In a move that surprised everyone except Ron Blair, who had predicted his own return in a 1993 interview, Petty drafted the Heartbreakers’ original bassist to replace Epstein on the 2002 set “The Last DJ,” a bile-filled rebuke of the music industry that reached No. 9.
Blair remained on board as full-time bassist for subsequent tours and the Petty-Heartbreakers albums “Mojo” (2010), a blues-based collection that peaked at No. 2, and “Hypnotic Eye” (2014), which became the band’s first No. 1 album, a mere 37 years after their debut.
Petty’s side projects in the new millennium included the solo side “Highway Companion” (No. 4, 2006) and the two albums with the renascent Mudcrutch, “Mudcrutch” (No. 8, 2008) and “2” (No. 10, 2016).
Over the course of time, Petty piled up credits in other show biz realms.
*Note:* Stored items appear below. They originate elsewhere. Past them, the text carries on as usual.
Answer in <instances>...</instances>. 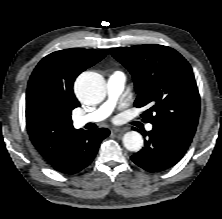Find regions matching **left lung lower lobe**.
Segmentation results:
<instances>
[{"mask_svg":"<svg viewBox=\"0 0 222 219\" xmlns=\"http://www.w3.org/2000/svg\"><path fill=\"white\" fill-rule=\"evenodd\" d=\"M148 136L145 147L132 155L131 160L149 172H159L179 162L193 138V135L165 124L153 125Z\"/></svg>","mask_w":222,"mask_h":219,"instance_id":"left-lung-lower-lobe-1","label":"left lung lower lobe"}]
</instances>
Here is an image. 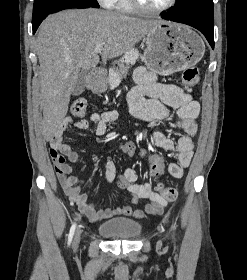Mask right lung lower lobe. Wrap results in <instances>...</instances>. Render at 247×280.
<instances>
[{
	"mask_svg": "<svg viewBox=\"0 0 247 280\" xmlns=\"http://www.w3.org/2000/svg\"><path fill=\"white\" fill-rule=\"evenodd\" d=\"M88 6H84V5H78V6H68V7H64V8H61L59 10H62V9H67V8H87ZM57 10V11H59ZM56 12V11H55ZM43 20L41 21H37V22H32V26H33V33L36 32L38 26L40 25V23L42 22Z\"/></svg>",
	"mask_w": 247,
	"mask_h": 280,
	"instance_id": "98d812e1",
	"label": "right lung lower lobe"
}]
</instances>
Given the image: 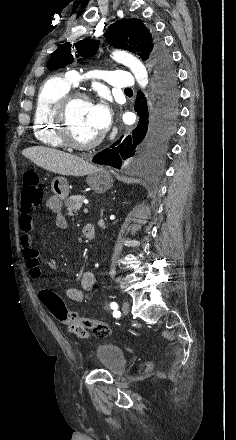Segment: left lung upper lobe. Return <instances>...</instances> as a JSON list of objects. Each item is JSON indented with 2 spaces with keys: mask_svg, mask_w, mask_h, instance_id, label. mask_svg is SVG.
I'll return each instance as SVG.
<instances>
[{
  "mask_svg": "<svg viewBox=\"0 0 236 440\" xmlns=\"http://www.w3.org/2000/svg\"><path fill=\"white\" fill-rule=\"evenodd\" d=\"M104 35L110 45L128 50L152 65L157 61L171 63L162 41L139 19L119 20L112 24ZM98 45V41L90 39L78 41L76 44L64 43L52 53L46 67L50 70L64 67L73 62L75 53L77 57L93 56Z\"/></svg>",
  "mask_w": 236,
  "mask_h": 440,
  "instance_id": "1",
  "label": "left lung upper lobe"
}]
</instances>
Following bit parts in the features “FM” and “Made in Heaven,” he became a recurring character as himself on “It’s Gary Shandling’s Show” and appeared on “The Larry Sanders Show.” He voiced ne’er-do-well redneck Lucky Kleinschmidt on Mike Judge’s animated series “King of the Hill.” He was also a long-running celebrity host on Siriux XM satellite radio.
Director Peter Bogdanovich took a deep look at the Heartbreakers story in his four-hour 2007 documentary “Runnin’ Down a Dream.”
Petty is survived by second wife Dana York Petty and his daughters from his first marriage, Adria and Annakim.
CLARIFICATION: Citing a source, Variety reported at 1:30 p.m. PT that Petty had died. However, the LAPD has clarified that a statement ‘inadvertently provided’ incorrect information to media sources.